Renzo Taddei: Há diferenças marcantes entre a forma como as torcidas existem e se organizam na Argentina e no Brasil. Uma delas é a associação com partidos políticos. Isso é muito forte na Argentina, mas, até onde eu sei, não ocorre no Brasil. Em parte isso se dá porque o Partido Peronista tem uma imensa base popular naquele país, do tamanho que nenhum partido tem no Brasil. Muitos políticos estabelecem relações com grupos de torcedores, muitas vezes inclusive usando-os para causar confusão em eventos políticos de rivais. Mas raramente se pode dizer que uma torcida organizada participa disso; em geral são grupos pequenos.
Outra diferença deve-se à distribuição espacial dos clubes. No ano em que fiz minha pesquisa de campo mais longa, em 2001, 13 dos 20 clubes da primeira divisão Argentina estavam sediados em Buenos Aires. No Brasil, não há mais de dois ou três clubes por cidade, o que reduz a relevância espacial do lugar onde o clube está sediado. Não há muita relação entre torcer pelo Botafogo e viver em Botafogo, ou torcer pelo Palmeiras e viver próximo ao Parque Antártica, em São Paulo. Na Argentina, com exceção de times como o Boca Júniors e o River Plate, que conjugam uma participação de bairro forte com uma existência que transcende o bairro onde estão, os demais times são muito fortemente ligados às localidades e bairros em que ficam. Isso significa que outras formas de conflito, como tensões entre bairros, tendem a contaminar a relação entre as torcidas.

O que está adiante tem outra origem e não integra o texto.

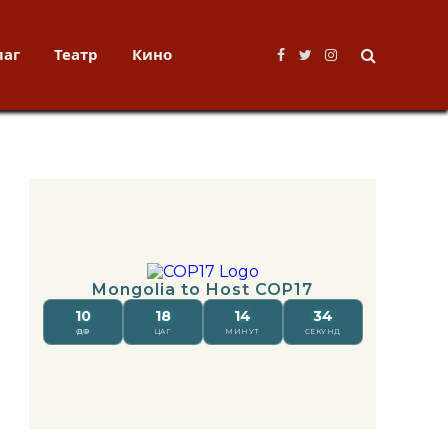
лаг
Театр
Кино
Facebook
Twitter
Instagram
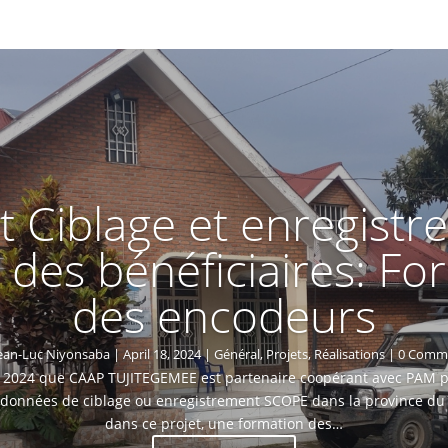
t Ciblage et enregist
des bénéficiaires: Fo
des encodeurs
ean-Luc Niyonsaba
|
April 18, 2024
|
Général
,
Projets
,
Réalisations
| 0 Comm
ier 2024 que CAAP TUJITEGEMEE est partenaire coopérant avec PAM 
s données de ciblage ou enregistrement SCOPE dans la province du 
dans ce projet, une formation des…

“HÁ MUITO MAIS NA VIDA SOCIAL DAS TORCIDAS DO QUE A VIOLÊNCIA. ESSA É UMA PARTE ÍNFIMA DA ATIVIDADE DAS TORCIDAS, E DA QUAL PARTICIPAM POUCAS PESSOAS. MAS, INFELIZMENTE, É O QUE CHAMA A ATENÇÃO E VIRA NOTÍCIA”
Eu converso bastante com torcedores no Brasil, especialmente no Rio de Janeiro e em São Paulo, e acompanho pela imprensa as notícias sobre as torcidas organizadas. Leio também os trabalhos acadêmicos produzidos no Brasil sobre o tema. Creio que há muitas semelhanças entre os dois países – ou pelo menos entre as três cidades: Buenos Aires, Rio e São Paulo. Mas minhas opiniões sobre as torcidas no Brasil não são fundamentadas em trabalho de campo sistemático, como é minha visão sobre as torcidas argentinas, e em razão disso os paralelos têm que ser traçados com muito cuidado.
EE: O que você pode concluir com a pesquisa sobre a violência nas torcidas organizadas?
RT: Inicialmente, a primeira coisa que eu concluí é que a percepção da violência varia muito em função do lugar de quem observa. Se nos basearmos em estatísticas policiais, como faz boa parte dos estudiosos sobre o assunto, o que veremos é apenas violência, que pode crescer ou diminuir, mas é sempre violência. A abordagem da antropologia parte de uma tentativa mais ampla de compreensão do mundo das torcidas, para só então analisar o papel que a violência desempenha aí. Há muito mais na vida social das torcidas do que a violência. Essa é uma parte ínfima da atividade das torcidas, e da qual participam poucas pessoas. Mas, infelizmente, é o que chama a atenção e vira notícia. Ninguém tem interesse nas demais atividades, com a exceção do carnaval, em São Paulo, onde as três maiores torcidas participam com suas escolas de samba. É óbvio que se torcida organizada fosse sinônimo de violência, como a imprensa faz parecer recorrentemente, seria impossível que essas mesmas torcidas organizassem algo grande e complexo, que demanda cooperação e organização, como um desfile de carnaval.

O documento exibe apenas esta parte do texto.